Where are we heading and what’s my contribution to that journey ?
is the fundamental question I have asked myself in each of my roles and assignments over 25 years.
Whether you call it leadership or management, people-performance must start with clear direction. I have experienced many and varied situations from laser focus clarity to totally opaque frustration in this.
Finding myself on assignments where my boss can’t describe what we need to achieve to be successful leaves me feeling like a clown trying to describe performance objectives to my team, department or group.
My first career was as a professional aviator; totally dependent on operational discipline and management clarity to survive. After some years of the whack-a-mole approach to business management, I adopted 3 themes from air operations as metaphors to help describe and manage ambiguity up and down the chain:
(1) What is the destination (objectives) ? Not being clear on which airport you’re heading for is like not being clear on your corporate mission objectives; it’s going to be tough landing safely in the right place.
This may not be the corporate, division or unit objective, it is the leg of the journey for which you are personally responsible and measured against as pilot-in-command (naturally that’s 100% aligned to larger objectives).
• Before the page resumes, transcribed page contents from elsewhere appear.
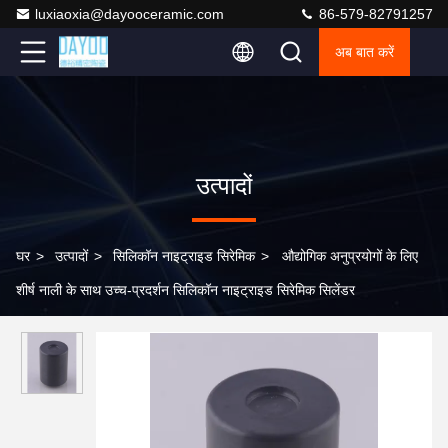
luxiaoxia@dayooceramic.com
86-579-82791257
अब बात करें
उत्पादों
घर
>
उत्पादों
>
सिलिकॉन नाइट्राइड सिरेमिक
>
औद्योगिक अनुप्रयोगों के लिए
शीर्ष नाली के साथ उच्च-प्रदर्शन सिलिकॉन नाइट्राइड सिरेमिक सिलेंडर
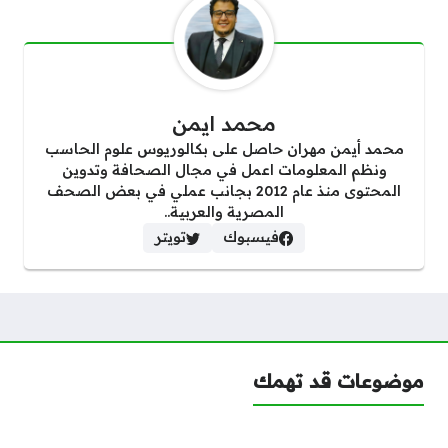
محمد ايمن
محمد أيمن مهران حاصل على بكالوريوس علوم الحاسب
ونظم المعلومات اعمل في مجال الصحافة وتدوين
المحتوى منذ عام 2012 بجانب عملي في بعض الصحف
المصرية والعربية..
فيسبوك
تويتر
موضوعات قد تهمك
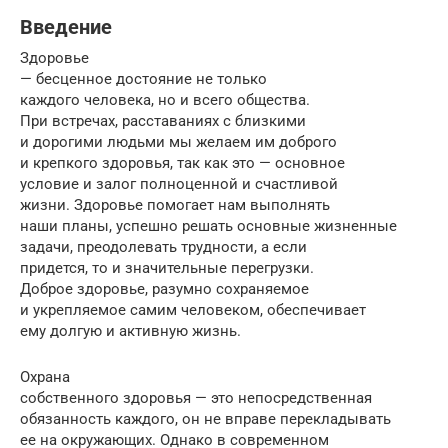
Введение
Здоровье
— бесценное достояние не только
каждого человека, но и всего общества.
При встречах, расставаниях с близкими
и дорогими людьми мы желаем им доброго
и крепкого здоровья, так как это — основное
условие и залог полноценной и счастливой
жизни. Здоровье помогает нам выполнять
наши планы, успешно решать основные жизненные
задачи, преодолевать трудности, а если
придется, то и значительные перегрузки.
Доброе здоровье, разумно сохраняемое
и укрепляемое самим человеком, обеспечивает
ему долгую и активную жизнь.
Охрана
собственного здоровья — это непосредственная
обязанность каждого, он не вправе перекладывать
ее на окружающих. Однако в современном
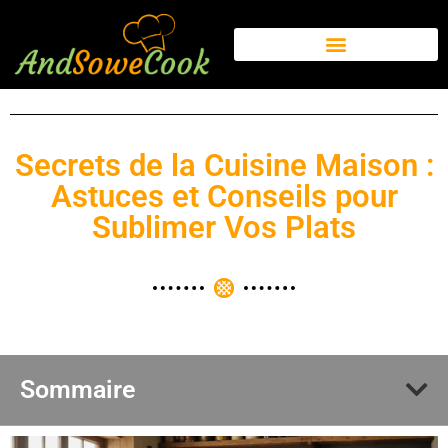
Secrets de la Cuisine Maison :
Astuces et Conseils pour
Sublimer Vos Plats
Sommaire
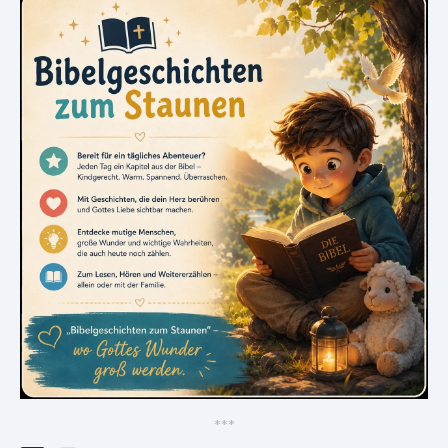
*
*
*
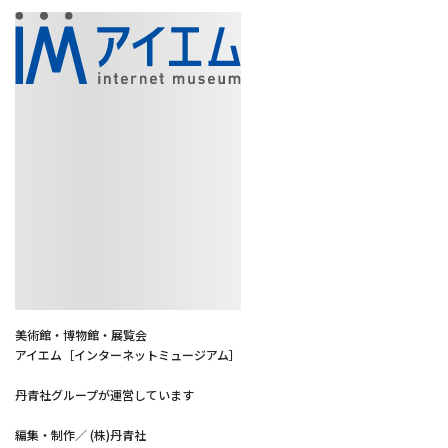
美術館・博物館・展覧会
アイエム［インターネットミュージアム］
丹青社グループが運営しています
編集・制作／ (株)丹青社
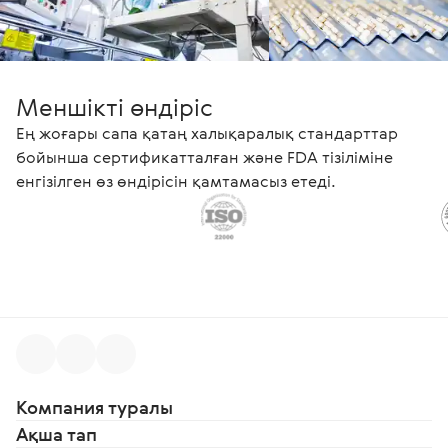
Меншікті өндіріс
Ең жоғары сапа қатаң халықаралық стандарттар
бойынша сертификатталған және FDA тізіліміне
енгізілген өз өндірісін қамтамасыз етеді.
Компания туралы
Ақша тап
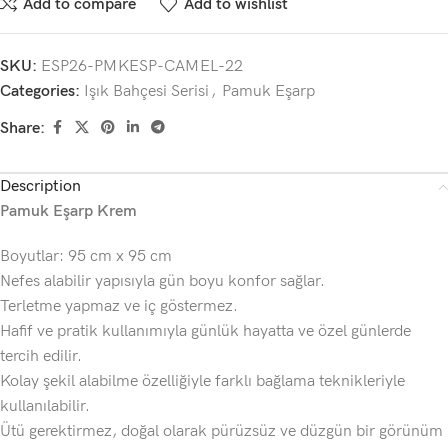
Add to compare
Add to wishlist
SKU:
ESP26-PMKESP-CAMEL-22
Categories:
Işık Bahçesi Serisi
,
Pamuk Eşarp
Share:
Description
Pamuk Eşarp Krem
Boyutlar: 95 cm x 95 cm
Nefes alabilir yapısıyla gün boyu konfor sağlar.
Terletme yapmaz ve iç göstermez.
Hafif ve pratik kullanımıyla günlük hayatta ve özel günlerde
tercih edilir.
Kolay şekil alabilme özelliğiyle farklı bağlama teknikleriyle
kullanılabilir.
Ütü gerektirmez, doğal olarak pürüzsüz ve düzgün bir görünüm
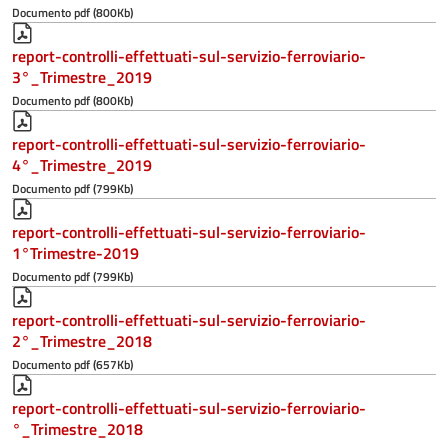
Documento pdf (800Kb)
report-controlli-effettuati-sul-servizio-ferroviario-
3°_Trimestre_2019
Documento pdf (800Kb)
report-controlli-effettuati-sul-servizio-ferroviario-
4°_Trimestre_2019
Documento pdf (799Kb)
report-controlli-effettuati-sul-servizio-ferroviario-
1°Trimestre-2019
Documento pdf (799Kb)
report-controlli-effettuati-sul-servizio-ferroviario-
2°_Trimestre_2018
Documento pdf (657Kb)
report-controlli-effettuati-sul-servizio-ferroviario-
°_Trimestre_2018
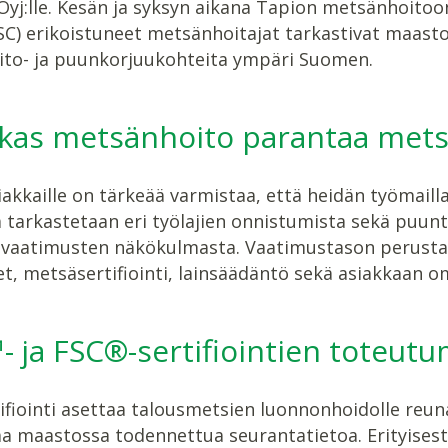
yj:lle. Kesän ja syksyn aikana Tapion metsänhoitoo
SC) erikoistuneet metsänhoitajat tarkastivat maast
to- ja puunkorjuukohteita ympäri Suomen.
kas metsänhoito parantaa mets
akkaille on tärkeää varmistaa, että heidän työmail
a tarkastetaan eri työlajien onnistumista sekä puu
vaatimusten näkökulmasta. Vaatimustason perustan
t, metsäsertifiointi, lainsäädäntö sekä asiakkaan o
 ja FSC®-sertifiointien toteut
fiointi asettaa talousmetsien luonnonhoidolle reun
a maastossa todennettua seurantatietoa. Erityisest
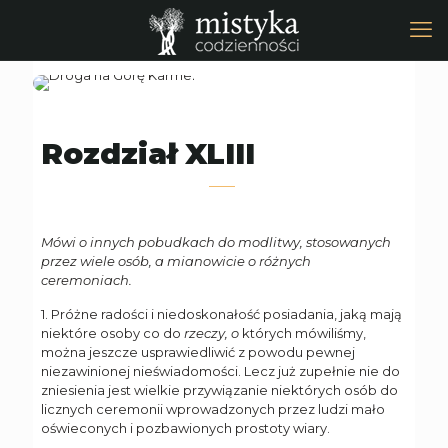
Rozdział XLIII
Mówi o innych pobudkach do modlitwy, stosowanych
przez wiele osób, a mianowicie o różnych
ceremoniach.
1. Próżne radości i niedoskonałość posiadania, jaką mają
niektóre osoby co do
rzeczy, o
których mówiliśmy,
można jeszcze usprawiedliwić z powodu pewnej
niezawinionej nieświadomości. Lecz już zupełnie nie do
zniesienia jest wielkie przywiązanie niektórych osób do
licznych ceremonii wprowadzonych przez ludzi mało
oświeconych i pozbawionych prostoty wiary.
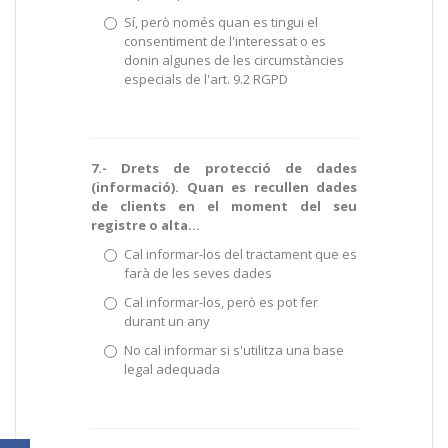
Sí, però només quan es tingui el
consentiment de l'interessat o es
donin algunes de les circumstàncies
especials de l'art. 9.2 RGPD
7.- Drets de protecció de dades
(informació). Quan es recullen dades
de clients en el moment del seu
registre o alta…
Cal informar-los del tractament que es
farà de les seves dades
Cal informar-los, però es pot fer
durant un any
No cal informar si s'utilitza una base
legal adequada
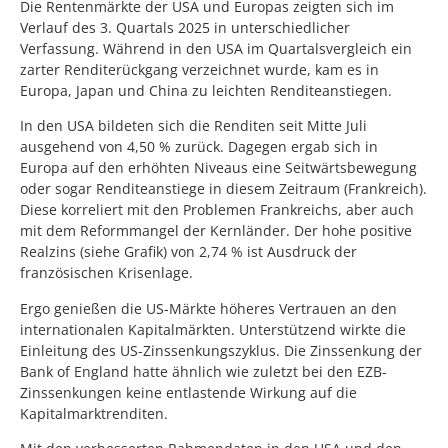
Die Rentenmärkte der USA und Europas zeigten sich im
Verlauf des 3. Quartals 2025 in unterschiedlicher
Verfassung. Während in den USA im Quartalsvergleich ein
zarter Renditerückgang verzeichnet wurde, kam es in
Europa, Japan und China zu leichten Renditeanstiegen.
In den USA bildeten sich die Renditen seit Mitte Juli
ausgehend von 4,50 % zurück. Dagegen ergab sich in
Europa auf den erhöhten Niveaus eine Seitwärtsbewegung
oder sogar Renditeanstiege in diesem Zeitraum (Frankreich).
Diese korreliert mit den Problemen Frankreichs, aber auch
mit dem Reformmangel der Kernländer. Der hohe positive
Realzins (siehe Grafik) von 2,74 % ist Ausdruck der
französischen Krisenlage.
Ergo genießen die US-Märkte höheres Vertrauen an den
internationalen Kapitalmärkten. Unterstützend wirkte die
Einleitung des US-Zinssenkungszyklus. Die Zinssenkung der
Bank of England hatte ähnlich wie zuletzt bei den EZB-
Zinssenkungen keine entlastende Wirkung auf die
Kapitalmarktrenditen.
If I can’t answer the “what do I need to do to be successful” question in specific measurable outcomes, my crew and passengers are in trouble.
(2) What is the flight plan (KPI/milestones) ? From where we are today, how do I propose to get to the destination and how can I measure if I’m on or off track before I run out of fuel.
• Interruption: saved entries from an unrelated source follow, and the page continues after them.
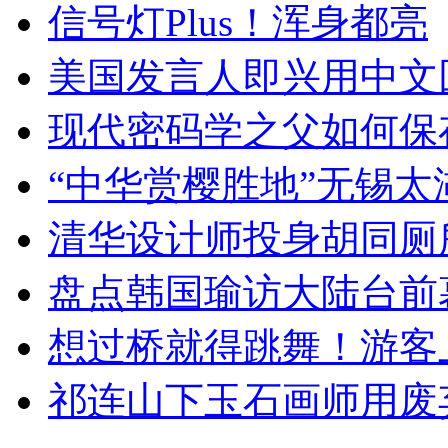
信号灯Plus！浑身都亮
美国发言人即兴用中文
现代密码学之父如何保
“中华赏樱胜地”无锡
清华设计师投身胡同厕
盘点韩国瑜访大陆台前
想过桥就得跳舞！游客
祁连山下玉石画师用废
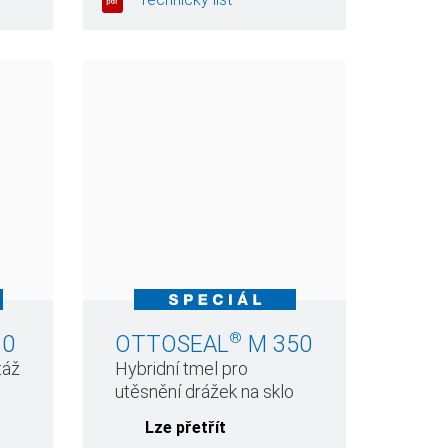
®
10
OTTOSEAL
M 350
táž
Hybridní tmel pro
utěsnění drážek na sklo
Lze přetřít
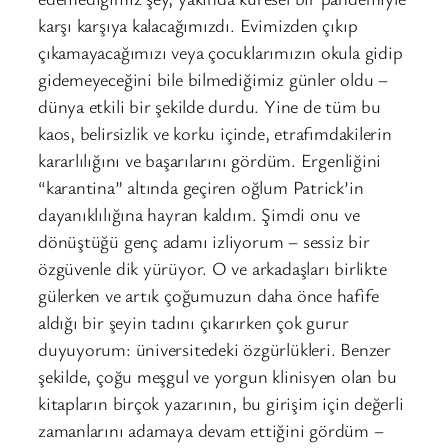
karşı karşıya kalacağımızdı. Evimizden çıkıp
çıkamayacağımızı veya çocuklarımızın okula gidip
gidemeyeceğini bile bilmediğimiz günler oldu –
dünya etkili bir şekilde durdu. Yine de tüm bu
kaos, belirsizlik ve korku içinde, etrafımdakilerin
kararlılığını ve başarılarını gördüm. Ergenliğini
“karantina” altında geçiren oğlum Patrick’in
dayanıklılığına hayran kaldım. Şimdi onu ve
dönüştüğü genç adamı izliyorum – sessiz bir
özgüvenle dik yürüyor. O ve arkadaşları birlikte
gülerken ve artık çoğumuzun daha önce hafife
aldığı bir şeyin tadını çıkarırken çok gurur
duyuyorum: üniversitedeki özgürlükleri. Benzer
şekilde, çoğu meşgul ve yorgun klinisyen olan bu
kitapların birçok yazarının, bu girişim için değerli
zamanlarını adamaya devam ettiğini gördüm –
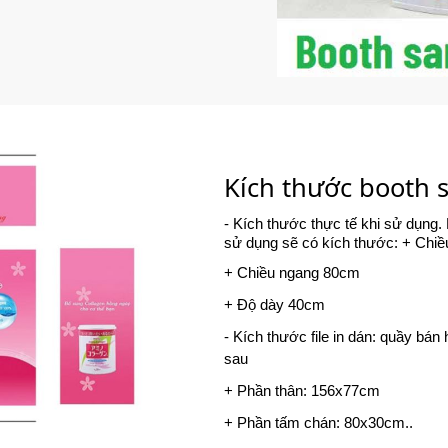
Kích thước booth 
- Kích thước thực tế khi sử dụng.
sử dụng sẽ có kích thước: + Chi
+ Chiều ngang 80cm
+ Độ dày 40cm
- Kích thước file in dán: quầy bá
sau
+ Phần thân: 156x77cm
+ Phần tấm chán: 80x30cm..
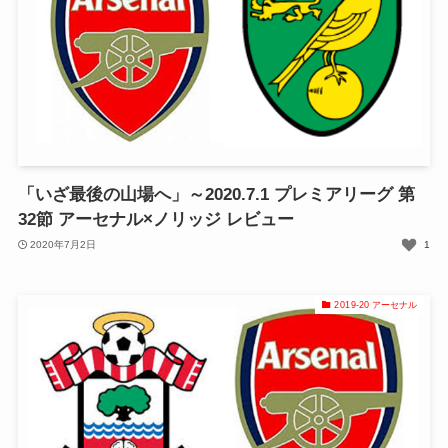
「いざ最後の山場へ」～2020.7.1 プレミアリーグ 第
32節 アーセナル×ノリッジ レビュー
2020年7月2日
1
2019-20 アーセナル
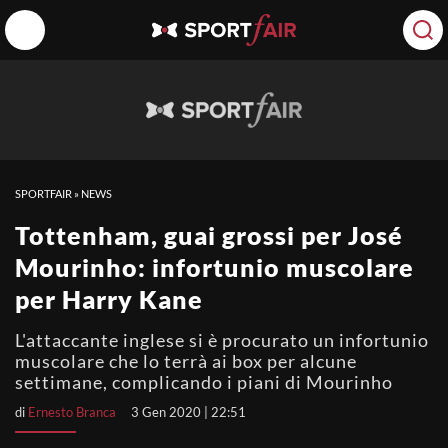
SPORTFAIR
»
NEWS
Tottenham, guai grossi per José
Mourinho: infortunio muscolare
per Harry Kane
L'attaccante inglese si è procurato un infortunio
muscolare che lo terrà ai box per alcune
settimane, complicando i piani di Mourinho
di
Ernesto Branca
3 Gen 2020 | 22:51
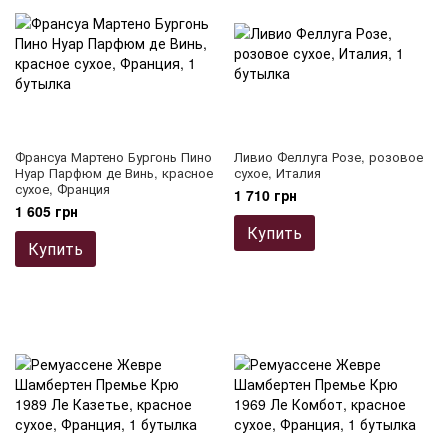
Франсуа Мартено Бургонь Пино
Ливио Феллуга Розе, розовое
Нуар Парфюм де Винь, красное
сухое, Италия
сухое, Франция
1 710 грн
1 605 грн
Купить
Купить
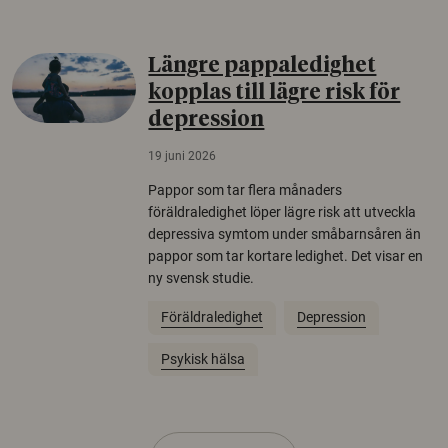
Längre pappaledighet
kopplas till lägre risk för
depression
19 juni 2026
Pappor som tar flera månaders
föräldraledighet löper lägre risk att utveckla
depressiva symtom under småbarnsåren än
pappor som tar kortare ledighet. Det visar en
ny svensk studie.
Föräldraledighet
Depression
Psykisk hälsa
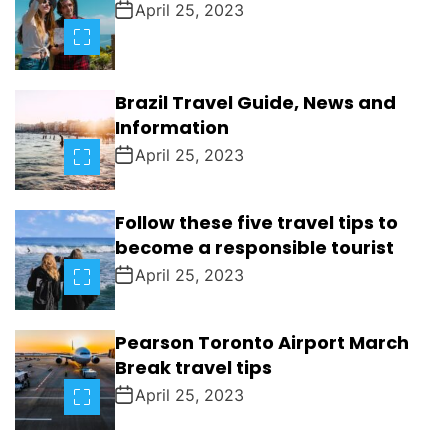
April 25, 2023
S
Brazil Travel Guide, News and
Information
April 25, 2023
Follow these five travel tips to
become a responsible tourist
April 25, 2023
Pearson Toronto Airport March
Break travel tips
April 25, 2023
I need a plan and a performance management system that tells me if I’m on track, over-performing, or at risk and soon to need help. I need this on demand so I can manage it when uncertain, without having to ask my manager “am I doing OK ?“ or just waiting on their grace & favour.
Clear outcomes-based plans allow performance measures to switch from demeaning time & motion inputs to celebratory outcomes. Hurrah !
(3) Who to call in emergencies (management air-cover) ? When things are going wrong I may need to phone a friend for help.
If no real support is available, most citizens will run away from corporate fires rather than towards them, so a manager that doesn’t facilitate is of little use when taking on big bold challenges.
This isn’t an open invitation to rock up and vomit problems on a management desk and expect a clean-up, but a commitment that if there is a real outside context problem, help will be a priority.
With clear objectives, plan and air-cover I’ll offer (and expect) a high probability of successful outcomes.